Now, I know it’s very tempting to shoot the whole bush or tree to capture the grandeur in its entirety. But then you end up with something very snapshoddy like this photo at right. Instead, close in on some detail. Flowers are beautiful artistic creations in their own right. Consider using the camera to do more than document the obvious. Take the dogwoods above–their undersides were shot straight up with the sun illuminating the flowers from above!
Shooting in Macro Mode:
Following are some tips for shooting flowers. Since most are closeups, lets talk a little about the equipment required for this. It’s very simple: Point-and-shoot cameras work better than SLRs for close-up work. Their macro modes are usually so good you can usually get within an inch of your subject! The caveat is that depth of field is usually very shallow in macro mode. This makes your focus is very critical—the foreground may be sharp, but an object a few inches away will be blurred (like the flowers at left). The other thing to keep in mind is that most macro modes on point-and-shoots won’t work with the lens zoomed out, so keep it retracted. An alternative is to zoom in from a few feet away, but then you have camera shake to deal with. Either way, it’s a good idea to have image stabilization.
Tips for Shooting Flowers:
- Flowers are the one thing I shoot in color. Unless there’s a tremendous amount of contrast in the shades of the flower itself, or between the flower and its background (see the Black and White flowers above) – shapes, contrast, and compositional elements like the rule of thirds are all more critical when shooting black and white. (Notice the commanding presence offered by the larger flower in the right third of the frame.)
- Get close – Bees and bugs give scale to your flower.
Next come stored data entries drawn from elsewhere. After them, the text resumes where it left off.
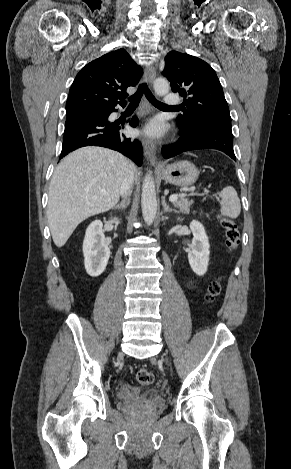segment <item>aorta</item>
<instances>
[{
	"label": "aorta",
	"instance_id": "762f6f07",
	"mask_svg": "<svg viewBox=\"0 0 291 469\" xmlns=\"http://www.w3.org/2000/svg\"><path fill=\"white\" fill-rule=\"evenodd\" d=\"M170 86L166 79L157 78L154 82V90L157 96H164L169 92ZM142 215L146 223L151 224L156 216L157 199L154 179L149 171L142 185L141 195Z\"/></svg>",
	"mask_w": 291,
	"mask_h": 469
}]
</instances>
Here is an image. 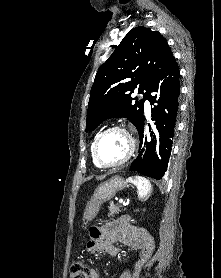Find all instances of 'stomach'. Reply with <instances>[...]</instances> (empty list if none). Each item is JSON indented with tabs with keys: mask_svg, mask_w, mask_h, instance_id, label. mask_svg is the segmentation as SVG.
Listing matches in <instances>:
<instances>
[{
	"mask_svg": "<svg viewBox=\"0 0 221 278\" xmlns=\"http://www.w3.org/2000/svg\"><path fill=\"white\" fill-rule=\"evenodd\" d=\"M126 182L120 176H114L111 179L101 183L93 193L92 198L87 203L84 219L86 222L91 221L99 212L101 204L112 199L118 191L125 189Z\"/></svg>",
	"mask_w": 221,
	"mask_h": 278,
	"instance_id": "1",
	"label": "stomach"
}]
</instances>
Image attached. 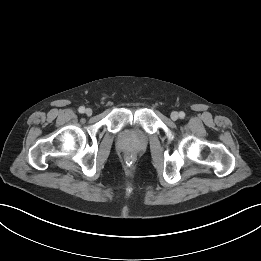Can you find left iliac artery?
<instances>
[{
    "label": "left iliac artery",
    "mask_w": 261,
    "mask_h": 261,
    "mask_svg": "<svg viewBox=\"0 0 261 261\" xmlns=\"http://www.w3.org/2000/svg\"><path fill=\"white\" fill-rule=\"evenodd\" d=\"M179 117H180L181 119H183V118L185 117V113H184L183 111H181V112L179 113Z\"/></svg>",
    "instance_id": "obj_1"
}]
</instances>
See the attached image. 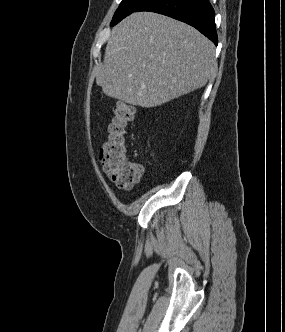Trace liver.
I'll return each instance as SVG.
<instances>
[{"label": "liver", "instance_id": "6515ba94", "mask_svg": "<svg viewBox=\"0 0 285 332\" xmlns=\"http://www.w3.org/2000/svg\"><path fill=\"white\" fill-rule=\"evenodd\" d=\"M216 69L213 43L195 28L138 12L113 28L96 84L109 97L151 108L203 87Z\"/></svg>", "mask_w": 285, "mask_h": 332}]
</instances>
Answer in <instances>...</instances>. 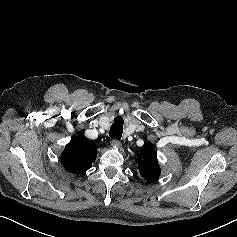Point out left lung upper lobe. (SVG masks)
<instances>
[{
    "mask_svg": "<svg viewBox=\"0 0 237 237\" xmlns=\"http://www.w3.org/2000/svg\"><path fill=\"white\" fill-rule=\"evenodd\" d=\"M136 162L138 163L140 175L149 183L158 179L160 167L158 165L156 152L151 145L143 146L137 156Z\"/></svg>",
    "mask_w": 237,
    "mask_h": 237,
    "instance_id": "5c2ea615",
    "label": "left lung upper lobe"
}]
</instances>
They also add an additional element of interest to your composition!
- Shoot up – Simply place your camera in macro mode and lay it in the grass facing up at the flowers. No, you don’t need to look through the viewfinder. Take a few shots at slightly different angles. (Make sure you keep the camera steady.) Review your work after a few shots and adjust your controls as necessary to get some cool shots.
- Shoot at the edges of the day. See how the sun creates shadows and adds depth to the dogwoods above? With a lot of contrast, you may have to play with your +/- Av or Ev setting here.
- As with any photograph, consider your background. It can add or detract from your composition. Occasionally, a curiously juxtaposed background or other picture element can really give your photo punch! (You don’t often see roses growing through razor wire.)
Springtime can be breezy. Be aware of your camera’s shutter speed! On a windless day, you can shoot at slow speeds (though you’d need a small tripod for anything less than 1/60 second. Windy days are generally not good for flower shots. Consider plucking a few and putting them in a vase. Shoot them on your windowsill from inside your house!